[Opening Data records section]
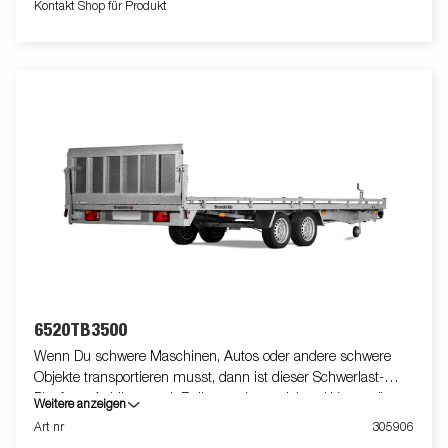
Kontakt Shop für Produkt
6520TB3500
Wenn Du schwere Maschinen, Autos oder andere schwere
Objekte transportieren musst, dann ist dieser Schwerlast-
Plattform-Anhänger mit Reling und ausreichend Verzurrösen
Weitere anzeigen
genau der Richtige für Dich. Er bietet Dir eine große ankippbare
Art nr
305906
Ladefläche die Du durch den hydraulischen Kippzylinder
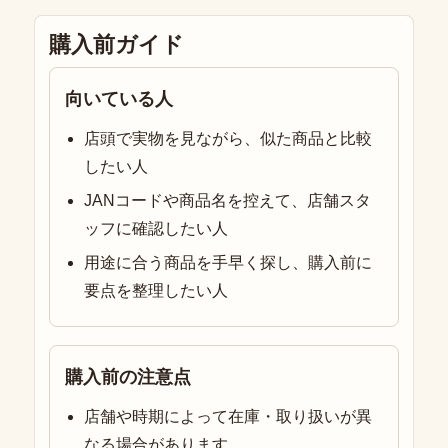
購入前ガイド
向いている人
店頭で実物を見ながら、似た商品と比較
したい人
JANコードや商品名を控えて、店舗スタ
ッフに確認したい人
用途に合う商品を手早く探し、購入前に
要点を整理したい人
購入前の注意点
店舗や時期によって在庫・取り扱いが異
なる場合があります。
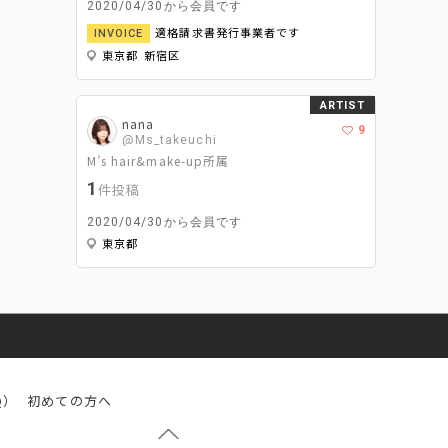
2020/04/30から会員です
適格請求書発行事業者です
INVOICE
東京都 新宿区
ARTIST
nana
9
@Ms_takeuchi
M’s hair&make-up所属
1
件投稿
2020/04/30から会員です
東京都
Q）
初めての方へ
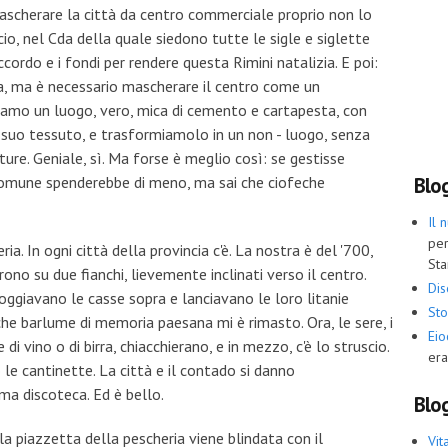
mascherare la città da centro commerciale proprio non lo
o, nel Cda della quale siedono tutte le sigle e siglette
ccordo e i fondi per rendere questa Rimini natalizia. E poi:
a, ma è necessario mascherare il centro come un
iamo un luogo, vero, mica di cemento e cartapesta, con
n suo tessuto, e trasformiamolo in un non - luogo, senza
ture. Geniale, sì. Ma forse è meglio così: se gestisse
 Comune spenderebbe di meno, ma sai che ciofeche
Blo
Il 
per
ia. In ogni città della provincia c'è. La nostra è del '700,
Sta
orrono su due fianchi, lievemente inclinati verso il centro.
Dis
oggiavano le casse sopra e lanciavano le loro litanie
Sto
che barlume di memoria paesana mi è rimasto. Ora, le sere, i
Ei
 di vino o di birra, chiacchierano, e in mezzo, c'è lo struscio.
era
o le cantinette. La città e il contado si danno
ma discoteca. Ed è bello.
Blog
 piazzetta della pescheria viene blindata con il
Vit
[Closing Data records section]
Brief —
Apart from the pictures, the material above has to be repeated exactly.

Response area —
Kontakt Shop für Produkt
6520TB3500
Wenn Du schwere Maschinen, Autos oder andere schwere
Objekte transportieren musst, dann ist dieser Schwerlast-
Plattform-Anhänger mit Reling und ausreichend Verzurrösen
Weitere anzeigen
genau der Richtige für Dich. Er bietet Dir eine große ankippbare
Art nr
305906
Ladefläche die Du durch den hydraulischen Kippzylinder
購入前ガイド
向いている人
店頭で実物を見ながら、似た商品と比較
したい人
JANコードや商品名を控えて、店舗スタ
ッフに確認したい人
用途に合う商品を手早く探し、購入前に
要点を整理したい人
購入前の注意点
店舗や時期によって在庫・取り扱いが異
なる場合があります。
2020/04/30から会員です
適格請求書発行事業者です
INVOICE
東京都 新宿区
ARTIST
nana
9
@Ms_takeuchi
M’s hair&make-up所属
1
件投稿
2020/04/30から会員です
東京都
Q）
初めての方へ
mascherare la città da centro commerciale proprio non lo
o, nel Cda della quale siedono tutte le sigle e siglette
ccordo e i fondi per rendere questa Rimini natalizia. E poi:
a, ma è necessario mascherare il centro come un
iamo un luogo, vero, mica di cemento e cartapesta, con
n suo tessuto, e trasformiamolo in un non - luogo, senza
ture. Geniale, sì. Ma forse è meglio così: se gestisse
 Comune spenderebbe di meno, ma sai che ciofeche
Blo
Il 
per
ia. In ogni città della provincia c'è. La nostra è del '700,
Sta
orrono su due fianchi, lievemente inclinati verso il centro.
Dis
oggiavano le casse sopra e lanciavano le loro litanie
Sto
che barlume di memoria paesana mi è rimasto. Ora, le sere, i
Ei
 di vino o di birra, chiacchierano, e in mezzo, c'è lo struscio.
era
o le cantinette. La città e il contado si danno
ma discoteca. Ed è bello.
Blog
 piazzetta della pescheria viene blindata con il
Vit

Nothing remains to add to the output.